За два дня до математического состязания во дворе школы ко мне обратился Шоссбергер:

— Я хочу с тобой поговорить, Балинт.

— Пожалуйста.

— Отойдем немного в сторону. Мне не хочется, чтобы кто-нибудь услышал, о чем мы будем говорить. Прошу тебя оказать мне услугу: не принимай участия в математическом состязании или, если будешь участвовать, не выигрывай его.

— Ты с ума сошел?

Нет, я совсем не сошел с ума, — сказал Шоссбергер. — Тебе известно, что в нашем классе самые сильные ученики по математике ты и я. Может быть, ты немного сильнее меня, но я тоже за себя постою.
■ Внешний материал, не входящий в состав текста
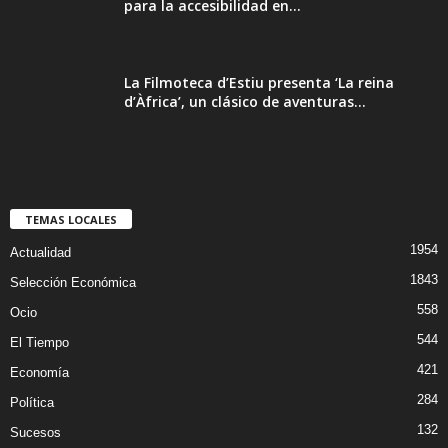
para la accesibilidad en...
La Filmoteca d’Estiu presenta ‘La reina
d’Àfrica’, un clásico de aventuras...
TEMAS LOCALES
1954
Actualidad
1843
Selección Económica
558
Ocio
544
El Tiempo
421
Economía
284
Política
132
Sucesos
Если ты не примешь участия в состязании, — скажем, у тебя заболит голова, или зубы, или будет расстройство желудка, — то приз наверняка достанется мне. Разумеется, мне наплевать на эти пять крон, но мой старик, у которого в отношении меня особые планы, обещал, если я выиграю состязание, купить мне лошадь для верховой езды. А на лошадь мне уже не наплевать! Одним словом, я хочу тебя просить уступить мне этот приз. Я, конечно, не требую этого от тебя даром. Вместо пяти крои ты получишь от меня тридцать, так что и ты выиграешь на этой сделке. Десять крон я уплачу сейчас, а остальные двадцать на другой день после состязания. Даю честное слово, что уплачу тебе эти двадцать крон. Надеюсь, ты не сомневаешься, что я сдержу слово? Что ты на это скажешь?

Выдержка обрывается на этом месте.